Big Data Post #1 – What is Big Data? (′ʘ⌄ʘ‵)

The term Big Data is being increasingly used almost everywhere  – online and offline. And it is not related to computers only. It comes under a broader term called Information Technology, which is now part of almost all other technologies and fields of studies and businesses. Big Data is not a big deal. But the hype surrounding it is conveniently big enough  to confuse you. 


So what exactly is Big Data?

The data lying in the servers of your SNS was just data until yesterday – sorted and filed. Suddenly, the slang Big Data got popular and now the data in your SNS is Big Data. The term covers each and every piece of data your account has stored till now. It includes data stored in clouds and even the URLs that you bookmarked. Your domain server might not have digitized all the data. You may not have structured all the data already. But then, all the digital, papers, structured and unstructured data within your SSN is now Big Data.

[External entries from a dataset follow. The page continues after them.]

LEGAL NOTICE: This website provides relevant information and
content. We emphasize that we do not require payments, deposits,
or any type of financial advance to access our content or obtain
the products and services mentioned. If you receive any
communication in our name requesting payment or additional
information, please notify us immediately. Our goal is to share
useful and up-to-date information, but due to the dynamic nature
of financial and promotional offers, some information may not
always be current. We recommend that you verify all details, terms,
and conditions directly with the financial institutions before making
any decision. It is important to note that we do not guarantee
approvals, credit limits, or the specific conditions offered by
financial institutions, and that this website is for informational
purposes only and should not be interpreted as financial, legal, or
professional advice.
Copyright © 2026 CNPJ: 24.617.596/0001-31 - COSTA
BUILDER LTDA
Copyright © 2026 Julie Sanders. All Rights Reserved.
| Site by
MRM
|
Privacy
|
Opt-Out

In short, all the data – irrespective whether or not they are categorized – present in a server,that host the sites we commonly refer to as SNS, is collectively called BIG DATA. All this data can be used to get different results using different types of analysis. It is not necessary that all analysis use all the data. The different analysis uses different parts of the BIG DATA to produce the results and predictions necessary.

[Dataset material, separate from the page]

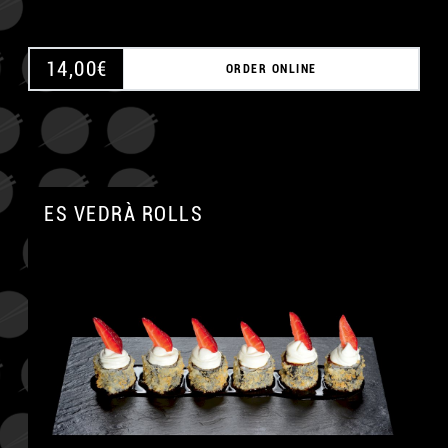
14,00
€
ORDER ONLINE
ES VEDRÀ ROLLS
A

(Let’s think on a larger scale assuming that we are in a company from now on and that our organization is hosting a pretty big archive of data that is semistructured!)

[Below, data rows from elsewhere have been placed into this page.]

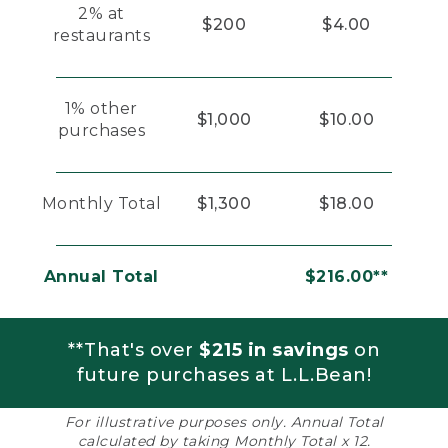
2% at
$200
$4.00
restaurants
1% other
$1,000
$10.00
purchases
Monthly Total
$1,300
$18.00
Annual Total
$216.00**
**That's over
$215 in savings
on
future purchases at L.L.Bean!
For illustrative purposes only. Annual Total
calculated by taking Monthly Total x 12.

Big Data is essentially the data that you analyze for results that you can use for predictions and for other uses. When using the term Big Data, one is bound to work with top level Information technology to deduce different types of results using the same data that was stored intentionally or unintentionally over years.

How big is Big Data

Essentially, all the data combined is Big Data but many researchers agree that Big Data – as such – cannot be manipulated using normal spreadsheets and regular tools of database management. They need special analysis tools like Hadoop (we’ll study this in a separate post) so that all the data can be analyzed at one go (or may include iterations of analysis).

Contrary to the above, though I am not an expert on the subject, I would say that data with any organization – big or small, organized or unorganized – is Big Data for that organization and that the organization may choose its own tools to analyze the data.

Normally, for analyzing data, people create different data sets based on one or more common fields so that analysis becomes easy. In case of Big Data, there is no need to create subsets for analyzing it. We now have tools that can analyze data irrespective of how huge it is. Probably, these tools themselves categorize the data even as they are analyzing it.

Big Data Concepts

This is another point where most people don’t agree. Some experts say that the Big Data Concepts are three Vs:

  • Volume
  • Velocity
  • Variety

Some others add few more Vs to the concept:

  • Veracity (Reliability)
  • Visibility
  • Value

I will cover concepts of Big Data in a separate article as this post is already getting big(or so I am told.. *sigh). In my opinion, the first three Vs are enough to explain the concept of Big Data.

The above summarizes what is Big Data in a non-technical language(right?). You can call it a very basic introduction. As usual, I plan to write few more articles on associated factors such as – Concepts, Analysis, Tools and uses of Big Data, Big Data 3 Vs yadda yadda yadda…